> **Your instructions**
Check every line below for the word "Distributeurs" and copy the ones that have it.

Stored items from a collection
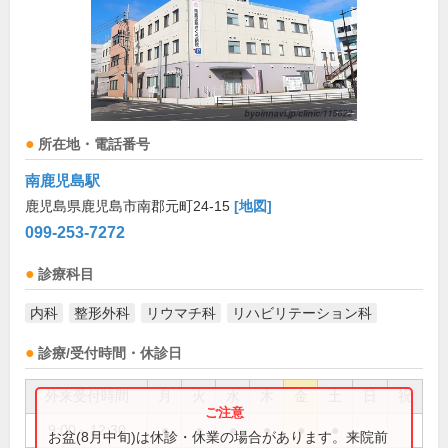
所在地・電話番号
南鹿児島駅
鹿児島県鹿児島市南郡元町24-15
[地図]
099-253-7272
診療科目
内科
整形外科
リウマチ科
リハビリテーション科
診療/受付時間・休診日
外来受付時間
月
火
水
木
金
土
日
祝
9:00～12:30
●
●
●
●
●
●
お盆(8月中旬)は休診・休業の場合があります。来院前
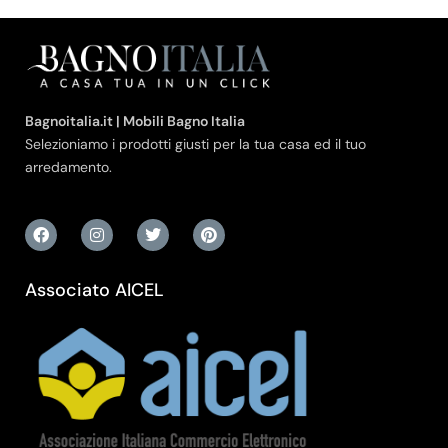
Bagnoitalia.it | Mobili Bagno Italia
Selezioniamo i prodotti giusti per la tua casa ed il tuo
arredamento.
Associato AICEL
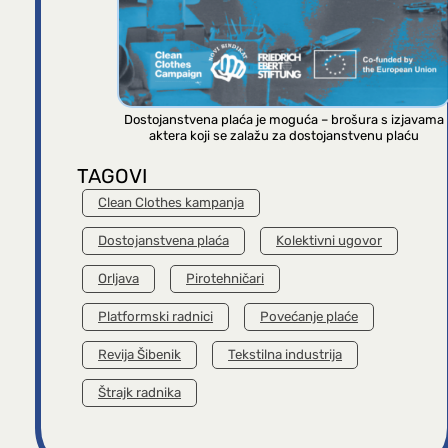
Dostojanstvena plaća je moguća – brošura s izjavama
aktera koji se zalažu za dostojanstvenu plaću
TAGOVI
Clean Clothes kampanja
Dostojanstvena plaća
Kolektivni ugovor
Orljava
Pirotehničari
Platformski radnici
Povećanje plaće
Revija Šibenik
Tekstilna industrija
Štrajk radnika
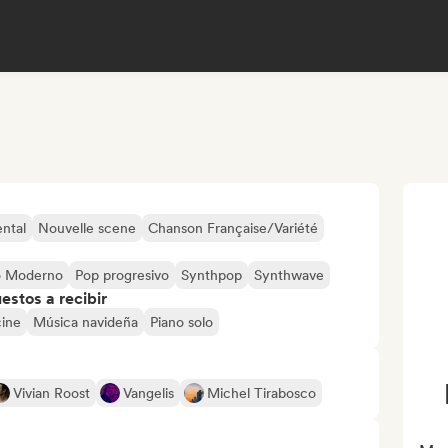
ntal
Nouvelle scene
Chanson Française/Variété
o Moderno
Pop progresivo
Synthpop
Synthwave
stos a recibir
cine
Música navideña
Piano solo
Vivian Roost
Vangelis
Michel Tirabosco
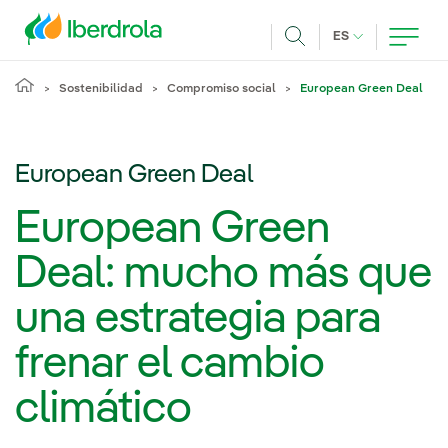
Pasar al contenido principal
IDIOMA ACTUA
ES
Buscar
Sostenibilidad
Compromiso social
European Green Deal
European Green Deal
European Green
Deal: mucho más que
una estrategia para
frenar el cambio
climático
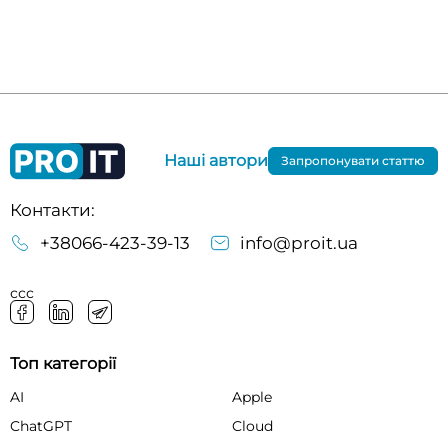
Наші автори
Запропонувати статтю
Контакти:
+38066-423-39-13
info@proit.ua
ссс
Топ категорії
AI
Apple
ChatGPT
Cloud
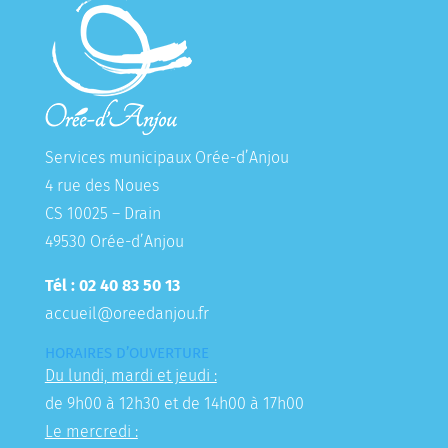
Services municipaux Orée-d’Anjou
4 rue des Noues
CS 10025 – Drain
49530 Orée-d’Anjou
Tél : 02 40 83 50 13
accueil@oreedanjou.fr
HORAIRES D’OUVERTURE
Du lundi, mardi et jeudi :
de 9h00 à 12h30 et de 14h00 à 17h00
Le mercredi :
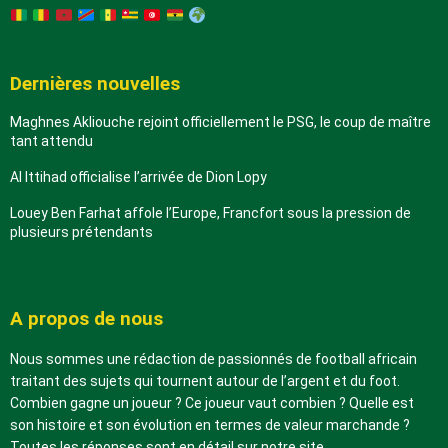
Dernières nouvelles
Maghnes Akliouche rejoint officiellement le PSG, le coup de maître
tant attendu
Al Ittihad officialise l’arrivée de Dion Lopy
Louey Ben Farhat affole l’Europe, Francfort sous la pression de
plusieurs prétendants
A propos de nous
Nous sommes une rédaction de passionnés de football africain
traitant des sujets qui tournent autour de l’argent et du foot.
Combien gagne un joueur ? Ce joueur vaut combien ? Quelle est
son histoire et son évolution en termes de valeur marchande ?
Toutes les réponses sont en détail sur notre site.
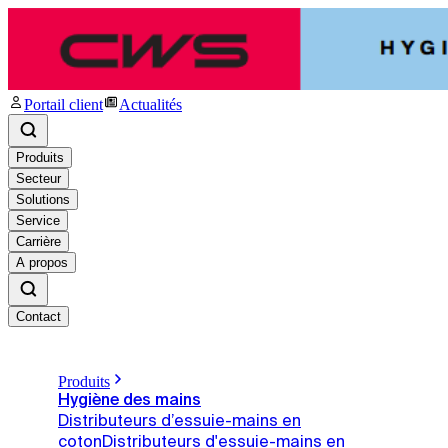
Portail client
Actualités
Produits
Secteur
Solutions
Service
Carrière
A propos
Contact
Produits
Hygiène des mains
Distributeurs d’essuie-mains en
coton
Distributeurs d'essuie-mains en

...

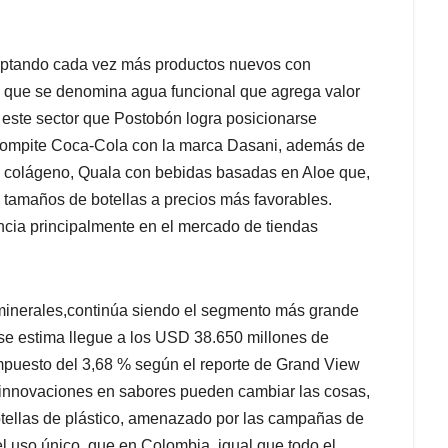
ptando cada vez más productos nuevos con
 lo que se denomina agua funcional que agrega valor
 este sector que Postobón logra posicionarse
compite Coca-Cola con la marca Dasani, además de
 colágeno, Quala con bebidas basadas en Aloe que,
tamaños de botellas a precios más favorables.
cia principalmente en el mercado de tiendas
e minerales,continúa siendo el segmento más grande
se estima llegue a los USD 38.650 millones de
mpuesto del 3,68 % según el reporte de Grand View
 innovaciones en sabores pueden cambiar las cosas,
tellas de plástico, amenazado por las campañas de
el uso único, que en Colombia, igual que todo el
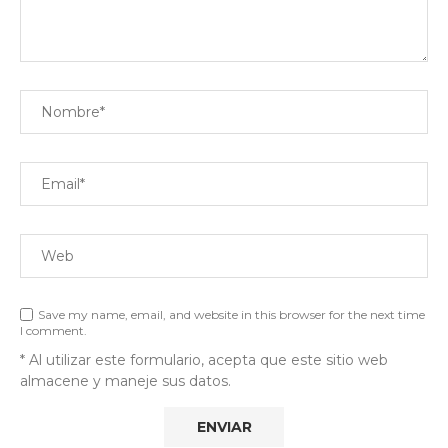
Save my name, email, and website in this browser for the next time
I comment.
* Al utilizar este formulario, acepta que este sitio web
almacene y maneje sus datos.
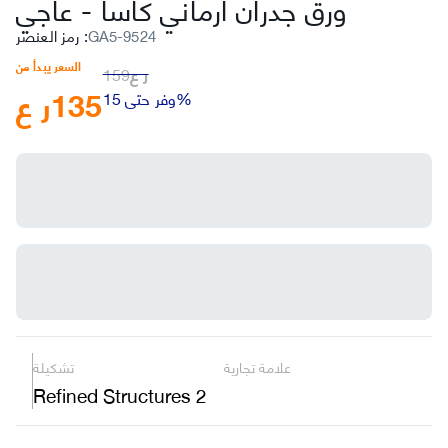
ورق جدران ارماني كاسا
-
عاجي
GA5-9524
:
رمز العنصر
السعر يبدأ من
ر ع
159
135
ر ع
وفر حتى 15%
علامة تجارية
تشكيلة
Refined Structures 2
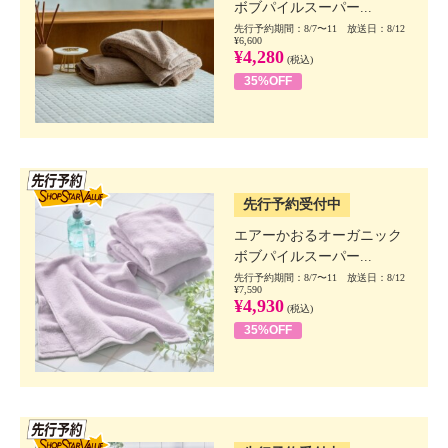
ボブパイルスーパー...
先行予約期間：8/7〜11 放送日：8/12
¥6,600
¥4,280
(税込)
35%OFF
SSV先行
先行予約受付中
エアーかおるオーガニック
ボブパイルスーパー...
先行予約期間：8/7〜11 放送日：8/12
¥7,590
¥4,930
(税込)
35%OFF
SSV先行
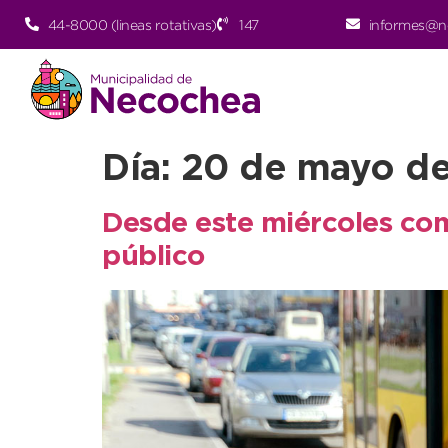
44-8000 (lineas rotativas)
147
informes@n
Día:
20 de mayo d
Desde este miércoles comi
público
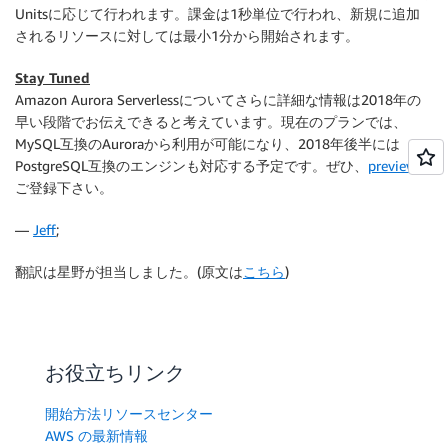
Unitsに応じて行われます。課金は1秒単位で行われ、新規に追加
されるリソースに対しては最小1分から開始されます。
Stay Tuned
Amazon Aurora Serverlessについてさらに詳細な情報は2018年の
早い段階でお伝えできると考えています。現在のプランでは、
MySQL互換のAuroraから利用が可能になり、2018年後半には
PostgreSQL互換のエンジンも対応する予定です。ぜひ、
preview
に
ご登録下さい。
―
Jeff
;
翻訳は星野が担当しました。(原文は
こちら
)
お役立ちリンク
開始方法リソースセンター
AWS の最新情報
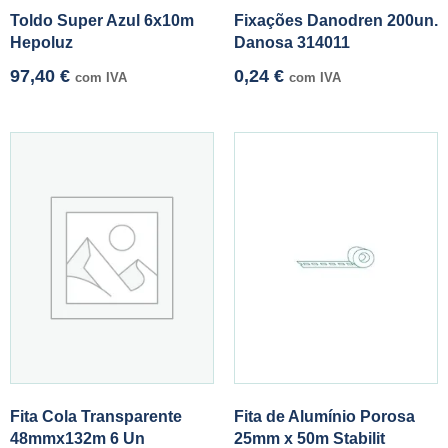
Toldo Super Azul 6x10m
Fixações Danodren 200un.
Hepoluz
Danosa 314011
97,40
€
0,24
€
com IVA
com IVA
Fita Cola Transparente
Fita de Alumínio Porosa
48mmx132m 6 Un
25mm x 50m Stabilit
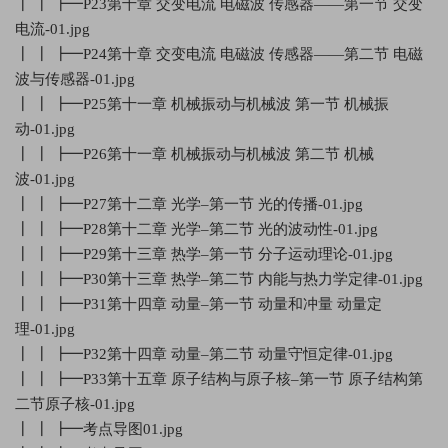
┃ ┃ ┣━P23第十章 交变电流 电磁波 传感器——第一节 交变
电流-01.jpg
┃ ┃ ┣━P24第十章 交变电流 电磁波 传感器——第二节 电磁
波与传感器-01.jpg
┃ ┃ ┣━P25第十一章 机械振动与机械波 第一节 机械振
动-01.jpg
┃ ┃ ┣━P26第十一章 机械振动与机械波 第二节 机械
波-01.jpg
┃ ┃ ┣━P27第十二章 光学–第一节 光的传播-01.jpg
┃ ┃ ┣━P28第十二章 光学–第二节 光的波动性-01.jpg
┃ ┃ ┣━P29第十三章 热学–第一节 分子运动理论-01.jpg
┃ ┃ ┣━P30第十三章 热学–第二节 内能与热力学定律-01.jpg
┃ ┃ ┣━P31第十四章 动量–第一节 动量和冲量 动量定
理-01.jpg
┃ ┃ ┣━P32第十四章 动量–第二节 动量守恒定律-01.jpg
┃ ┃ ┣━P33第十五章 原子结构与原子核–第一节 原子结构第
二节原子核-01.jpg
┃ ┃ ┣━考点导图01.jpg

> **Output**
Distributeurs d’essuie-mains en
Distributeurs d'essuie-mains en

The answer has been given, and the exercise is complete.